Dopo aver ridotto e bollito le frazioni proteiche, analizzarle su un gel di pagina SDS al 12,5%. Macchiare il gel con la tintura Coomassie Blue e posizionarlo su un rocker a temperatura ambiente. Dopo due o tre ore trattenere il gel.
Quindi registrare l'immagine gel utilizzando un gel imager. Preparare una sospensione cellulare di lievito diluire una coltura notturna di C.albicans a un rapporto 1:1000 nel mezzo di coltura cellulare RPMI integrato con glucosio millimolare 50. Aggiungere 90 microlitri della sospensione cellulare ad ogni pozza di una piastra da 96 pozza.
Quindi, aggiungere 10 microlitri di ogni frazione G.sylvestre a pozzi separati. Come controllo negativo, aggiungere 10 microlitri d'acqua con l'1% di ampholyte in pozzi separati. Dopo aver incubato la piastra del pozzo 96 a 37 gradi Celsius per 12 ore, osservare la piastra al microscopio.
La mancanza di crescita filamentosa indica l'inibizione della conversione del lievito di C.albicans in ifa. Venti frazioni di estratto di G.sylvestre sono state ottenute mediante IEF di fase liquida. Le molecole di colore scuro, gli acidi gimnemici, migrarono e furono arricchite all'estremità anodo dell'unità.

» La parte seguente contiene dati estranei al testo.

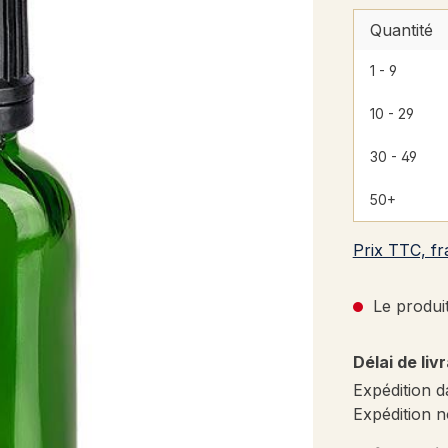
Quantité
1 - 9
10 - 29
30 - 49
50+
Prix TTC, fr
Le produit
Délai de liv
Expédition d
Expédition n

All'estremità del catodo sono state osservate frazioni giallo chiaro traslucide. Le aliquote di ogni rifrazione di G.sylvestre sono state ridotte, bollite e risolte dalla pagina SDS. Una macchia blu coomassie mostrò una diversa banda di polipeptidi a circa cinque kilodaltoni, arricchita in frazioni da 16 a 19.
Gli acidi gimnemici nella prima frazione e le frazioni successivi non sono stati rilevati poiché non sono proteici. Tuttavia, queste molecole possono essere separate dal TLC e rilevate sotto la luce UV. La frazione 10 non conteneva una quantità rilevabile di queste piccole molecole suggerendo che la maggior parte delle piccole molecole organiche fossero arricchite in frazioni da una a tre.

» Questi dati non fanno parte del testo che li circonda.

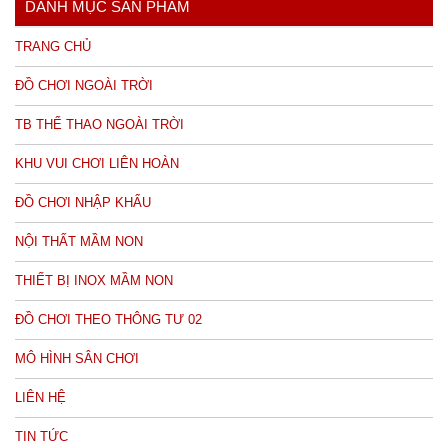
DANH MỤC SẢN PHẨM
TRANG CHỦ
ĐỒ CHƠI NGOÀI TRỜI
TB THỂ THAO NGOÀI TRỜI
KHU VUI CHƠI LIÊN HOÀN
ĐỒ CHƠI NHẬP KHẨU
NỘI THẤT MẦM NON
THIẾT BỊ INOX MẦM NON
ĐỒ CHƠI THEO THÔNG TƯ 02
MÔ HÌNH SÂN CHƠI
LIÊN HỆ
TIN TỨC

Tutte le 20 frazioni di G.sylvestre sono state testate per l'inibizione della conversione da lievito a ifa e la crescita ifale in C.albicans. La maggiore inibizione è stata osservata nella frazione uno e poco o nessun'inibizione è stata osservata nelle frazioni 10 e successive. Le proteine della superficie cellulare dei C.albicans sono state frazionate utilizzando la fase liquida IEF.

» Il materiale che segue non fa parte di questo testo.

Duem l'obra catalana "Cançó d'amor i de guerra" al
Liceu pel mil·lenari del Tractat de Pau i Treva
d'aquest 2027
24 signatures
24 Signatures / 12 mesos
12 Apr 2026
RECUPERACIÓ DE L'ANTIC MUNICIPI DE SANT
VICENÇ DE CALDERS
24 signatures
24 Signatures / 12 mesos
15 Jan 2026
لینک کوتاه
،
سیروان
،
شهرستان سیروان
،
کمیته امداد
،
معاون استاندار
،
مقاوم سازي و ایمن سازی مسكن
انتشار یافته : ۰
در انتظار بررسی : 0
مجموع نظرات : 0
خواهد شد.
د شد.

E le aliquote da 18 frazioni sono state analizzate dalla pagina SDS. Le proteine arricchite erano visibili in diverse frazioni. L'inizio, piccole molecole non potevano essere separate da messa a fuoco isoelettrica perché si ritiene che non siano ambulatorie.
I nostri studi dimostrano che sono ambulatoriale, almeno settimanalmente, e questo metodo può essere ulteriormente esplorato per altre piccole molecole.